As shown in FIGS. 2 to 5, between the battery module 110 and the conductive member 120, the first temperature sensor 140A and each of the one or more second temperature sensor 140B are disposed to be contacted with the first conductive adhesive 130A. Specifically, each of the first temperature sensor 140A and the one or more second temperature sensor 140B is disposed between the first conductive adhesive 130A and the conductive member 120.

Also, each of the one or more third thermal sensor 140C is positioned to touch any one of the one or more second conductive adhesive 130B. Specifically, each of the one or more third thermal sensor 140C is disposed between any one of the one or more second conductive adhesive 130B and the conductive member 120.

In the present embodiment, a plurality of first temperature sensors 140A and a plurality of second temperature sensors 140B are disposed between the battery module 110 and the conductive member 120. All of the plurality of second temperature sensor 140B are contacted with the first conductive adhesive 130A. However, not all of the second temperature sensor 140B may be contacted with the first conductive adhesive 130A. Only a second temperature sensor 140B of a portion of the plurality of second temperature sensor 140B may be contacted with the first conductive adhesive 130A. Also, all of the third thermal sensor 140C are contacted with any one of the second conductive adhesive 130B. However, not all of the third thermal sensor 140C may be contacted with any of the plurality of second conductive adhesive 130B. Only a third temperature sensor 140C of a portion of the third temperature sensor 140C may be contacted with the second conductive adhesive 130B.

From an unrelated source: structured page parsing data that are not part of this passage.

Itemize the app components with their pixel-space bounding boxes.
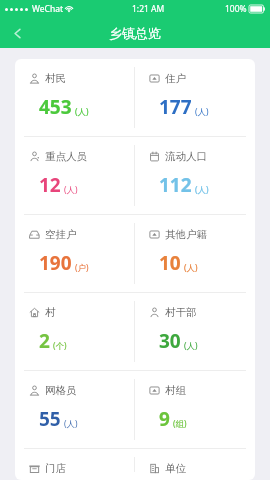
staticText: (个): [53, 340, 67, 352]
staticText: 住户: [165, 72, 186, 85]
staticText: 村干部: [165, 306, 197, 319]
staticText: (组): [173, 418, 187, 430]
staticText: (人): [184, 340, 198, 352]
button[interactable]: 单位: [135, 449, 255, 480]
staticText: 流动人口: [165, 150, 207, 163]
button[interactable]: 重点人员: [15, 137, 134, 214]
button[interactable]: 门店: [15, 449, 134, 480]
staticText: (人): [184, 262, 198, 274]
staticText: 其他户籍: [165, 228, 207, 241]
button[interactable]: 其他户籍: [135, 215, 255, 292]
button[interactable]: 空挂户: [15, 215, 134, 292]
staticText: 30: [159, 328, 181, 354]
button[interactable]: 网格员: [15, 371, 134, 448]
button[interactable]: Back: [0, 18, 34, 48]
staticText: 55: [39, 406, 61, 432]
staticText: 村: [45, 306, 56, 319]
staticText: 重点人员: [45, 150, 87, 163]
button[interactable]: 村干部: [135, 293, 255, 370]
button[interactable]: 村民: [15, 59, 134, 136]
staticText: 453: [39, 94, 72, 120]
staticText: (人): [195, 106, 209, 118]
staticText: 村组: [165, 384, 186, 397]
staticText: 门店: [45, 462, 66, 475]
staticText: (户): [75, 262, 89, 274]
staticText: 12: [39, 172, 61, 198]
staticText: 190: [39, 250, 72, 276]
button[interactable]: 村组: [135, 371, 255, 448]
staticText: 空挂户: [45, 228, 77, 241]
staticText: (人): [195, 184, 209, 196]
staticText: 177: [159, 94, 192, 120]
staticText: (人): [64, 418, 78, 430]
staticText: 112: [159, 172, 192, 198]
staticText: 单位: [165, 462, 186, 475]
button[interactable]: 流动人口: [135, 137, 255, 214]
staticText: 乡镇总览: [109, 25, 161, 41]
staticText: 村民: [45, 72, 66, 85]
staticText: 10: [159, 250, 181, 276]
staticText: WeChat: [32, 3, 63, 15]
staticText: 2: [39, 328, 50, 354]
button[interactable]: 村: [15, 293, 134, 370]
staticText: (人): [75, 106, 89, 118]
staticText: (人): [64, 184, 78, 196]
staticText: 网格员: [45, 384, 77, 397]
staticText: 9: [159, 406, 170, 432]
staticText: 100%: [225, 3, 247, 15]
button[interactable]: 住户: [135, 59, 255, 136]
staticText: 1:21 AM: [132, 3, 165, 15]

The first temperature sensor 140A and the one or more second temperature sensor 140B are spaced apart in a third direction D3. The first temperature sensor 140A is farthest from the center C3 of the conductive member 120 in the third direction D3 among the first temperature sensor 140A and the one or more second temperature sensor 140B.

Between the battery module 110 and the cooling plate 122 (see FIG. 5), the first temperature sensor 140A and the one or more second temperature sensors 140B are located on the inner periphery of the flow path 122F formed in a substantially rectangular ring shape when viewed from the first direction D1.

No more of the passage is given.